Colmar : les chalets du marché de Pâques réquisitionnés pour dépister le covid19

Des chalets en bois ont été déployés à proximité de six laboratoires d’analyse de Colmar mardi 7 avril 2020 pour prendre en charge les patients présentant les symptômes du covid19 de manière plus efficace et plus sécurisée.
 
La ville de Colmar déploie des chalets pour effectuer des tests de dépistage du Covid-19.
La ville de Colmar déploie des chalets pour effectuer des tests de dépistage du Covid-19. © Ville de Colmar
Le système D n’a jamais aussi bien fonctionné qu'en ces temps de crise sanitaire. Le dernier exemple en date vient des laboratoires d’analyses médicales de Colmar. Confrontés à une demande de tests de dépistage de covid19 de plus en plus importante, tous doivent s’organiser pour accueillir les patients "hautement suspects", en limitant au maximum les risques de contamination.

"Nous avons des patients dits "classiques" qui continuent de venir dans nos laboratoires, pour des contrôles de chimiothérapie par exemple. Mais il y a aussi des patients qui présentent des symptômes du Covid19 et qui ont besoin de prises de sang. On ne peut pas les mélanger", explique Pascal Matter, pharmacien biologiste, président du groupement Biogroup CAB.

Une "séparation des flux" pas toujours évidente à réaliser, notamment dans les petites structures. C’est ainsi qu’après la mise en place de "drives" pour faciliter et sécuriser les tests, six d’entre elles ont eu l’idée de convertir les chalets, normalement utilisés pour le marché de Pâques de Colmar, en "labos de campagne" dédiés à la prise en charge des personnes à risque. Une initiative déjà éprouvée à Sélestat où un cabanon de Noël est entré en service il y a plusieurs jours.

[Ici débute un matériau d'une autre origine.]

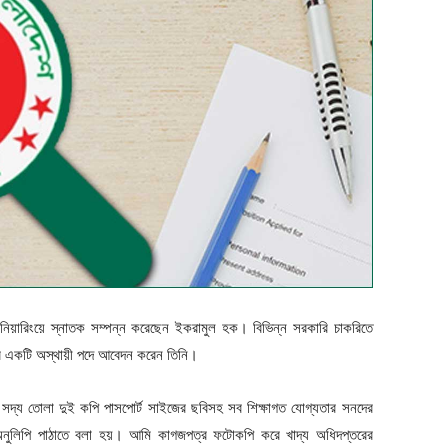
জিনিয়ারিংয়ে স্নাতক সম্পন্ন করেছেন ইকরামুল হক। বিভিন্ন সরকারি চাকরিতে
র একটি অস্থায়ী পদে আবেদন করেন তিনি।
্গে সদ্য তোলা দুই কপি পাসপোর্ট সাইজের ছবিসহ সব শিক্ষাগত যোগ্যতার সনদের
িত অনুলিপি পাঠাতে বলা হয়। আমি কাগজপত্র ফটোকপি করে খাদ্য অধিদপ্তরের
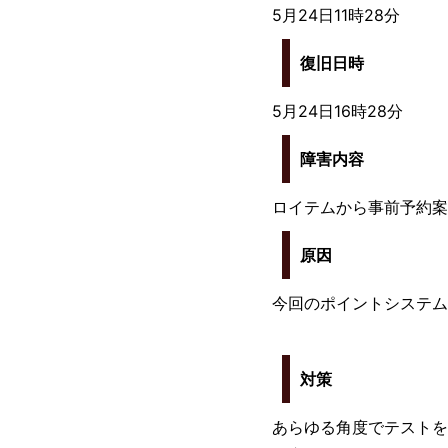
5月24日11時28分
復旧日時
5月24日16時28分
障害内容
ロイテムから事前予約案
原因
今回のポイントシステム
対策
あらゆる角度でテストを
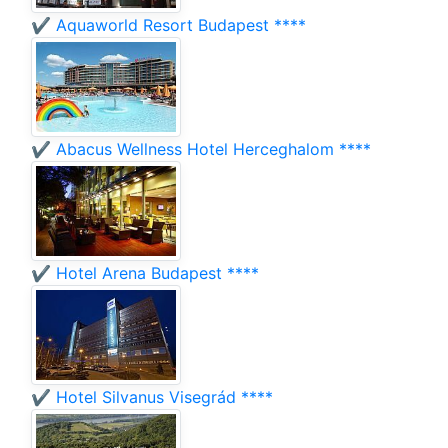
✔️ Aquaworld Resort Budapest ****
✔️ Abacus Wellness Hotel Herceghalom ****
✔️ Hotel Arena Budapest ****
✔️ Hotel Silvanus Visegrád ****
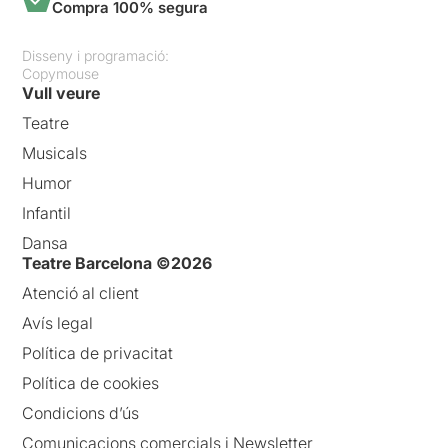
Compra 100% segura
Disseny i programació:
Copymouse
Vull veure
Teatre
Musicals
Humor
Infantil
Dansa
Teatre Barcelona ©2026
Atenció al client
Avís legal
Política de privacitat
Política de cookies
Condicions d’ús
Comunicacions comercials i Newsletter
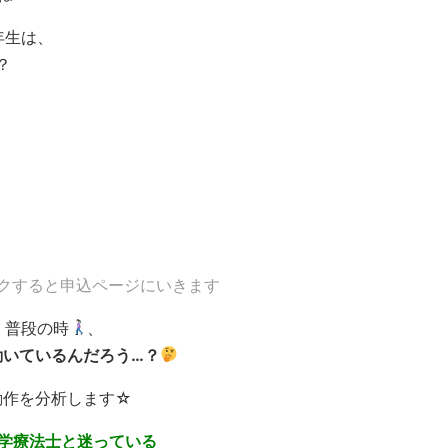
年生は、
？
ックすると申込ページにいきます
、普段の時
、
動いているんだろう…？
動作を分析します☆
学療法士と迷っている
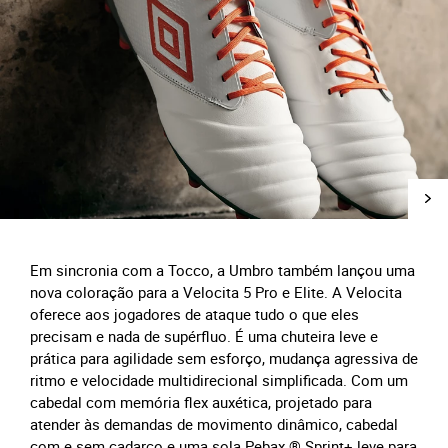
Em sincronia com a Tocco, a Umbro também lançou uma
nova coloração para a Velocita 5 Pro e Elite. A Velocita
oferece aos jogadores de ataque tudo o que eles
precisam e nada de supérfluo. É uma chuteira leve e
prática para agilidade sem esforço, mudança agressiva de
ritmo e velocidade multidirecional simplificada. Com um
cabedal com memória flex auxética, projetado para
atender às demandas de movimento dinâmico, cabedal
com e sem cadarço e uma sola Pebax ® Sprint+ leve para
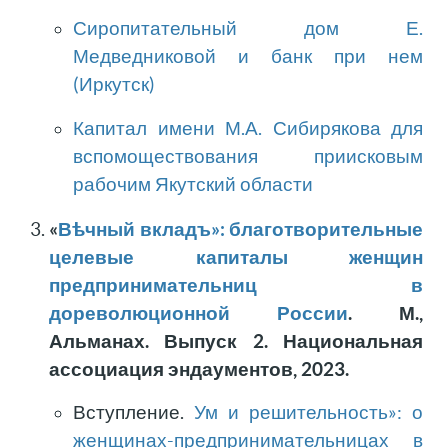
Сиропитательный дом Е.
Медведниковой и банк при нем
(Иркутск)
Капитал имени М.А. Сибирякова для
вспомоществования приисковым
рабочим Якутский области
«
Вѣчный вкладъ»: благотворительные
целевые капиталы женщин
предпринимательниц в
дореволюционной России
. М.,
Альманах. Выпуск 2. Национальная
ассоциация эндаументов, 2023.
Вступление.
Ум и решительность»: о
женщинах-предпринимательницах в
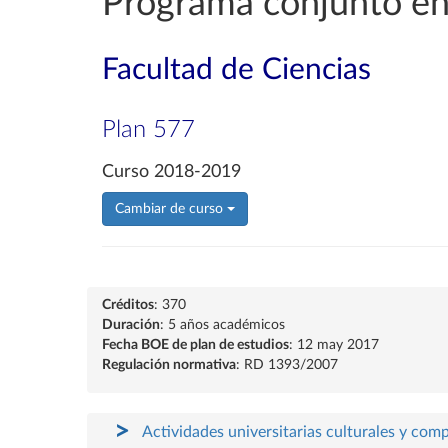
Programa conjunto en
Facultad de Ciencias
Plan 577
Curso 2018-2019
Cambiar de curso
Créditos
: 370
Duración
: 5 años académicos
Fecha BOE de plan de estudios
: 12 may 2017
Regulación normativa
: RD 1393/2007
Actividades universitarias culturales y com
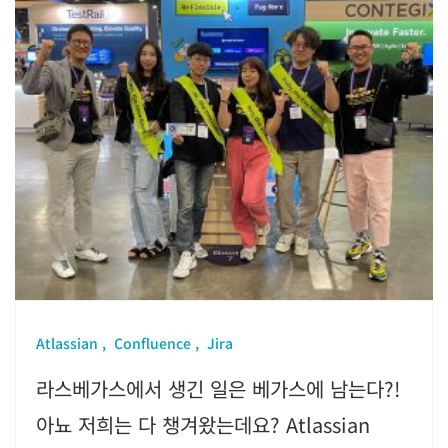
Atlassian
Confluence
Jira
라스베가스에서 생긴 일은 베가스에 남는다?!
아뇨 저희는 다 챙겨왔는데요? Atlassian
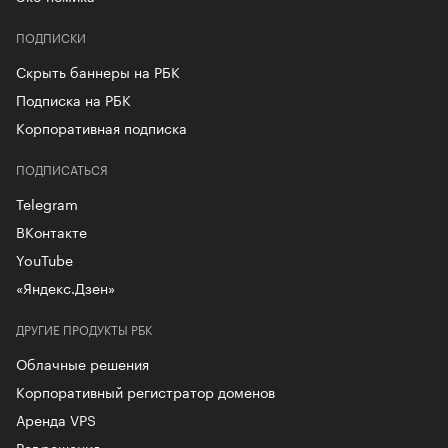
ПОДПИСКИ
Скрыть баннеры на РБК
Подписка на РБК
Корпоративная подписка
ПОДПИСАТЬСЯ
Telegram
ВКонтакте
YouTube
«Яндекс.Дзен»
ДРУГИЕ ПРОДУКТЫ РБК
Облачные решения
Корпоративный регистратор доменов
Аренда VPS
Рег.решения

"Il faut faciliter la tâche des professionnels qui veulent se rendre utiles. Je n’ai eu aucune retenue quand ils m’ont sollicité", précise le maire de la ville, Gilbert Meyer.
 
D'autant que la semaine dernière, le ministre de la Santé Olivier Véran avait encore largement encouragé les laboratoires volontaires à "participer à l'effort national de dépistage" du covid19.
 
Equipés du strict minimum, les chalets colmariens, qui devraient être mis en service dans les prochaines heures, permettront aux laboratoires de doubler leur capacité de dépistage, alors que la demande explose. "On en fait 400 sur le groupement par jour et on a énormément de demandes. Pour l’instant, on ne peut faire que les personnels de santé, les personnels de prison, d’EPHAD", indique Elodie Etienne, biologiste.
 

Il ne s'agit pas de faire du dépistage de masse
- Pascal Matter, pharmacien biologiste -


"Si on ne s’organise pas, le risque, c’est que les gens ne viennent plus dans les labos de peur d’être contaminés et ça, ce n’est pas acceptable", avance Pascal Matter. "Les prélèvements naso-pharyngés se font déjà à 98% en drive. Mais il y en a qui viennent à pied, d’autres qui ont besoin d’une prise de sang", précise-t-il encore.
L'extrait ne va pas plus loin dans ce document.